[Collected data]
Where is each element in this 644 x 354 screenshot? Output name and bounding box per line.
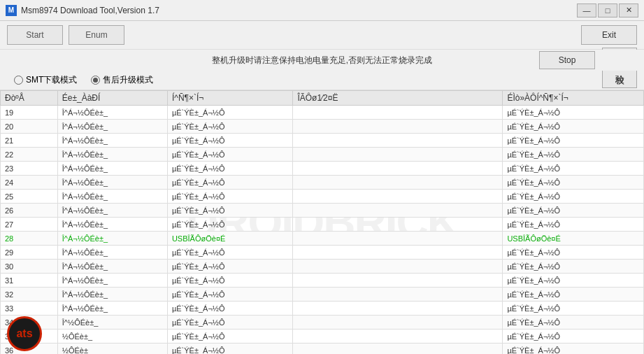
table-cell-12-3: [293, 274, 503, 288]
maximize-button[interactable]: □: [598, 3, 617, 17]
table-cell-13-1: Î^Á¬½ÔÉè±_: [57, 288, 167, 302]
table-cell-6-3: [293, 190, 503, 204]
table-cell-16-0: 35: [1, 330, 58, 344]
table-cell-1-2: µÉ`ÝÈ±_Á¬½Ô: [167, 120, 292, 134]
title-text: Msm8974 Download Tool,Version 1.7: [21, 6, 159, 15]
table-cell-8-3: [293, 218, 503, 232]
table-cell-4-2: µÉ`ÝÈ±_Á¬½Ô: [167, 162, 292, 176]
table-cell-9-2: USBÎÃÔøÖè¤É: [167, 232, 292, 246]
title-bar-left: M Msm8974 Download Tool,Version 1.7: [6, 5, 159, 16]
table-cell-12-0: 31: [1, 274, 58, 288]
start-button[interactable]: Start: [7, 25, 63, 45]
col-status-header: ÎÃÔø1⁄2¤Ë: [293, 91, 503, 106]
table-cell-12-4: µÉ`ÝÈ±_Á¬½Ô: [503, 274, 644, 288]
upgrade-radio-circle: [91, 76, 100, 85]
table-row: 22Î^Á¬½ÔÉè±_µÉ`ÝÈ±_Á¬½ÔµÉ`ÝÈ±_Á¬½Ô: [1, 148, 644, 162]
table-row: 24Î^Á¬½ÔÉè±_µÉ`ÝÈ±_Á¬½ÔµÉ`ÝÈ±_Á¬½Ô: [1, 176, 644, 190]
table-cell-15-3: [293, 316, 503, 330]
table-row: 35½ÔÉè±_µÉ`ÝÈ±_Á¬½ÔµÉ`ÝÈ±_Á¬½Ô: [1, 330, 644, 344]
table-cell-15-0: 34: [1, 316, 58, 330]
table-cell-2-3: [293, 134, 503, 148]
table-row: 20Î^Á¬½ÔÉè±_µÉ`ÝÈ±_Á¬½ÔµÉ`ÝÈ±_Á¬½Ô: [1, 120, 644, 134]
table-row: 25Î^Á¬½ÔÉè±_µÉ`ÝÈ±_Á¬½ÔµÉ`ÝÈ±_Á¬½Ô: [1, 190, 644, 204]
table-cell-0-1: Î^Á¬½ÔÉè±_: [57, 106, 167, 120]
data-table: ÐòºÅ Ée±_ÀàÐÍ Í^Ñ¶×`Í¬ ÎÃÔø1⁄2¤Ë ÉÌò»ÀÔÍ…: [0, 90, 644, 354]
smt-mode-radio[interactable]: SMT下载模式: [14, 74, 77, 86]
table-cell-8-1: Î^Á¬½ÔÉè±_: [57, 218, 167, 232]
table-cell-17-4: µÉ`ÝÈ±_Á¬½Ô: [503, 344, 644, 355]
table-cell-1-0: 20: [1, 120, 58, 134]
table-row: 29Î^Á¬½ÔÉè±_µÉ`ÝÈ±_Á¬½ÔµÉ`ÝÈ±_Á¬½Ô: [1, 246, 644, 260]
minimize-button[interactable]: —: [577, 3, 596, 17]
table-cell-11-1: Î^Á¬½ÔÉè±_: [57, 260, 167, 274]
table-cell-13-3: [293, 288, 503, 302]
table-cell-14-4: µÉ`ÝÈ±_Á¬½Ô: [503, 302, 644, 316]
table-cell-12-2: µÉ`ÝÈ±_Á¬½Ô: [167, 274, 292, 288]
table-cell-9-4: USBÎÃÔøÖè¤É: [503, 232, 644, 246]
table-cell-2-2: µÉ`ÝÈ±_Á¬½Ô: [167, 134, 292, 148]
table-cell-13-4: µÉ`ÝÈ±_Á¬½Ô: [503, 288, 644, 302]
table-cell-7-1: Î^Á¬½ÔÉè±_: [57, 204, 167, 218]
table-cell-3-1: Î^Á¬½ÔÉè±_: [57, 148, 167, 162]
close-button[interactable]: ✕: [619, 3, 638, 17]
table-cell-4-0: 23: [1, 162, 58, 176]
title-controls: — □ ✕: [577, 3, 638, 17]
col-type-header: Ée±_ÀàÐÍ: [57, 91, 167, 106]
app-icon: M: [6, 5, 17, 16]
table-cell-15-4: µÉ`ÝÈ±_Á¬½Ô: [503, 316, 644, 330]
table-cell-12-1: Î^Á¬½ÔÉè±_: [57, 274, 167, 288]
enum-button[interactable]: Enum: [69, 25, 124, 45]
table-cell-11-2: µÉ`ÝÈ±_Á¬½Ô: [167, 260, 292, 274]
table-cell-10-4: µÉ`ÝÈ±_Á¬½Ô: [503, 246, 644, 260]
table-cell-5-1: Î^Á¬½ÔÉè±_: [57, 176, 167, 190]
table-cell-15-2: µÉ`ÝÈ±_Á¬½Ô: [167, 316, 292, 330]
table-cell-3-4: µÉ`ÝÈ±_Á¬½Ô: [503, 148, 644, 162]
table-cell-6-4: µÉ`ÝÈ±_Á¬½Ô: [503, 190, 644, 204]
table-cell-4-3: [293, 162, 503, 176]
table-cell-16-3: [293, 330, 503, 344]
table-cell-17-2: µÉ`ÝÈ±_Á¬½Ô: [167, 344, 292, 355]
col-result-header: ÉÌò»ÀÔÍ^Ñ¶×`Í¬: [503, 91, 644, 106]
table-cell-13-2: µÉ`ÝÈ±_Á¬½Ô: [167, 288, 292, 302]
table-cell-6-0: 25: [1, 190, 58, 204]
table-container[interactable]: DROIDBRICK ÐòºÅ Ée±_ÀàÐÍ Í^Ñ¶×`Í¬ ÎÃÔø1⁄…: [0, 90, 644, 354]
table-cell-2-1: Î^Á¬½ÔÉè±_: [57, 134, 167, 148]
table-cell-10-2: µÉ`ÝÈ±_Á¬½Ô: [167, 246, 292, 260]
col-info-header: Í^Ñ¶×`Í¬: [167, 91, 292, 106]
table-row: 30Î^Á¬½ÔÉè±_µÉ`ÝÈ±_Á¬½ÔµÉ`ÝÈ±_Á¬½Ô: [1, 260, 644, 274]
exit-button[interactable]: Exit: [581, 25, 637, 45]
table-cell-8-2: µÉ`ÝÈ±_Á¬½Ô: [167, 218, 292, 232]
table-cell-8-4: µÉ`ÝÈ±_Á¬½Ô: [503, 218, 644, 232]
table-cell-7-0: 26: [1, 204, 58, 218]
table-cell-1-3: [293, 120, 503, 134]
table-cell-10-3: [293, 246, 503, 260]
upgrade-mode-radio[interactable]: 售后升级模式: [91, 74, 153, 86]
table-cell-10-1: Î^Á¬½ÔÉè±_: [57, 246, 167, 260]
table-cell-9-1: Î^Á¬½ÔÉè±_: [57, 232, 167, 246]
table-row: 31Î^Á¬½ÔÉè±_µÉ`ÝÈ±_Á¬½ÔµÉ`ÝÈ±_Á¬½Ô: [1, 274, 644, 288]
stop-button[interactable]: Stop: [539, 51, 595, 69]
table-cell-11-3: [293, 260, 503, 274]
table-cell-8-0: 27: [1, 218, 58, 232]
table-cell-10-0: 29: [1, 246, 58, 260]
table-row: 27Î^Á¬½ÔÉè±_µÉ`ÝÈ±_Á¬½ÔµÉ`ÝÈ±_Á¬½Ô: [1, 218, 644, 232]
table-cell-1-1: Î^Á¬½ÔÉè±_: [57, 120, 167, 134]
table-cell-11-4: µÉ`ÝÈ±_Á¬½Ô: [503, 260, 644, 274]
toolbar: Start Enum Exit: [0, 21, 644, 50]
table-row: 23Î^Á¬½ÔÉè±_µÉ`ÝÈ±_Á¬½ÔµÉ`ÝÈ±_Á¬½Ô: [1, 162, 644, 176]
smt-mode-label: SMT下载模式: [26, 74, 77, 86]
upgrade-mode-label: 售后升级模式: [103, 74, 153, 86]
table-row: 32Î^Á¬½ÔÉè±_µÉ`ÝÈ±_Á¬½ÔµÉ`ÝÈ±_Á¬½Ô: [1, 288, 644, 302]
table-cell-7-3: [293, 204, 503, 218]
table-cell-5-2: µÉ`ÝÈ±_Á¬½Ô: [167, 176, 292, 190]
table-cell-4-1: Î^Á¬½ÔÉè±_: [57, 162, 167, 176]
table-row: 19Î^Á¬½ÔÉè±_µÉ`ÝÈ±_Á¬½ÔµÉ`ÝÈ±_Á¬½Ô: [1, 106, 644, 120]
table-cell-16-2: µÉ`ÝÈ±_Á¬½Ô: [167, 330, 292, 344]
table-cell-3-3: [293, 148, 503, 162]
table-cell-5-0: 24: [1, 176, 58, 190]
notice-row: 整机升级时请注意保持电池电量充足,否则无法正常烧录完成 Stop: [0, 50, 644, 71]
table-cell-13-0: 32: [1, 288, 58, 302]
table-cell-0-4: µÉ`ÝÈ±_Á¬½Ô: [503, 106, 644, 120]
table-cell-17-1: ½ÔÉè±_: [57, 344, 167, 355]
table-cell-4-4: µÉ`ÝÈ±_Á¬½Ô: [503, 162, 644, 176]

◆ Task goal: Copy out each line of the entries where the word "Download" is found.

◆ The completed task:
title-text: Msm8974 Download Tool,Version 1.7: [21, 6, 159, 15]
title-bar-left: M Msm8974 Download Tool,Version 1.7: [6, 5, 159, 16]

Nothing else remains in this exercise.